BY LOGAN MCCOURTNEY –
For many families, farming is more than a job, it is a heritage that has been passed down from generation to generation. Farming is hard work and is often weary for those involved, but it is a rewarding work. Many families have given their lives to this way of living, a life that is commendable. It is has been said that a family farm is more than a business, it is a lifestyle, an ideal worth preserving. This concept is fully embodied by the Dollar family.
Ricky and Darcy Dollar both grew up in Polk County and met as young kids. “We both grew up on a farm and met as kids at the play days,” Darcy says. The play days were a time for families in the area that had an interest in riding horses and sharing laughs and good fellowship together. “It was like 35 years ago that we met, seems like forever ago,” says Ricky with a smile. Both Ricky and Darcy continued riding and participated in rodeo through their school years. During that time they lost contact with each other while they went to different schools in the county. “I had just graduated high school and we met up again.
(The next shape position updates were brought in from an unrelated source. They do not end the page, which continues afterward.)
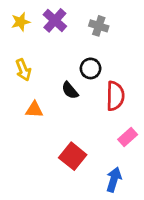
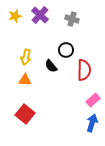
yellow arrow: (23, 70) -> (26, 57), moved, turned 35
red square: (73, 156) -> (25, 114), moved
blue arrow: (114, 180) -> (92, 123), moved

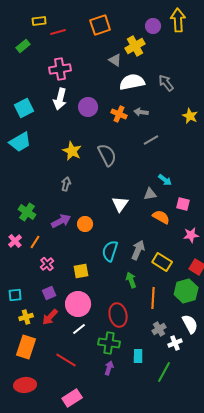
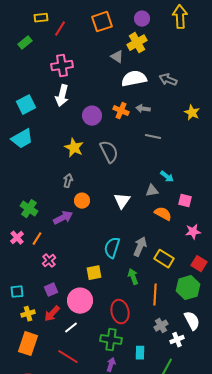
purple circle: (153, 26) -> (142, 19), moved
red line: (58, 32) -> (60, 29), turned -42
gray arrow: (166, 83) -> (168, 80), turned -30
purple circle: (88, 107) -> (92, 116), moved
gray line: (151, 140) -> (153, 137), turned 42
orange circle: (85, 224) -> (82, 201), moved
yellow square: (81, 271) -> (94, 273), moved
white line: (79, 329) -> (71, 328), moved

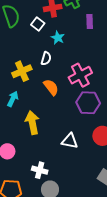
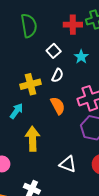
white square: (38, 24) -> (54, 51), moved
cyan star: (58, 38) -> (81, 57), moved

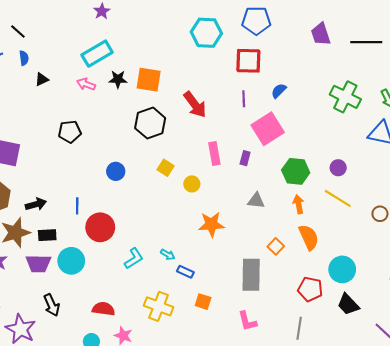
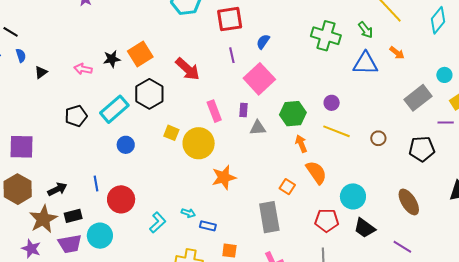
cyan rectangle: (97, 54) -> (114, 109), moved
orange square: (149, 80) -> (140, 54), turned -30
yellow circle: (192, 184) -> (199, 143), size x2.0
gray triangle: (256, 201) -> (258, 128), moved

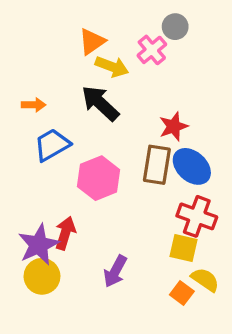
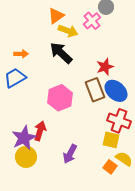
blue trapezoid: (52, 145) -> (15, 78), moved
brown rectangle: (157, 165) -> (95, 90), turned -30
We started dating in 1998 and then got married in 2002,” Darcy recalls.
Now the family includes their three kids, Daisy, Jasper, and Josey, each of them loving the farm and rodeo life just as much as their parents. When asked what they do for fun, Josey piped up with a grin, “We rodeo, it’s on Saturdays.” It’s evident that the Dollars love everything about rural life in the area. Ricky is a cattle farmer, running a cow-calf operation of 100 cattle. Darcy works at a local accounting firm, but she loves the farm, especially her chickens and their garden. Life at the Dollar farm is busy work and constantly keeps them moving. “The kids all have chores to help with to make sure that things get done. It isn’t a free ride, without their help many things can’t get done. It’s just been our way of life,” explains Ricky. Farmers have said that children aren’t farm working for free to help their parents make a living, but they are part of families working together to make a life. This is true of the Dollar family, each of them pulling their weight to make it all possible. “I can’t think of a better place to raise our kids. If there isn’t hard work, there is no reward,” Ricky says.
Although there is much work to be done, the family loves having fun together. Daisy describes a fun time together, “We love getting dirty from playing. Some times we throw mud at each other and it’s so fun.” Along with riding horses here in Polk County, the Dollars travel all over to rodeo. Often you hear someone say that it’s a family affair, but this is certainly the case with the Dollars. All the kids are involved with competing or training for rodeo competition. With excitement and a grin, Jasper spoke up and said, “I do barrels, poles, and ride goats.” The family travels all over to compete and Daisy has enjoyed the fruits of her hard work. She has been competing in National Little Britches rodeos and has competed in the National Finals twice. At the end of April, Daisy will be going to Oklahoma City to compete in BBR (Better Barrel Races) World Finals. Rodeos are more than just a hobby for the Dollars, it is more like being with family. “Some of our good friends have been through rodeo over the years.”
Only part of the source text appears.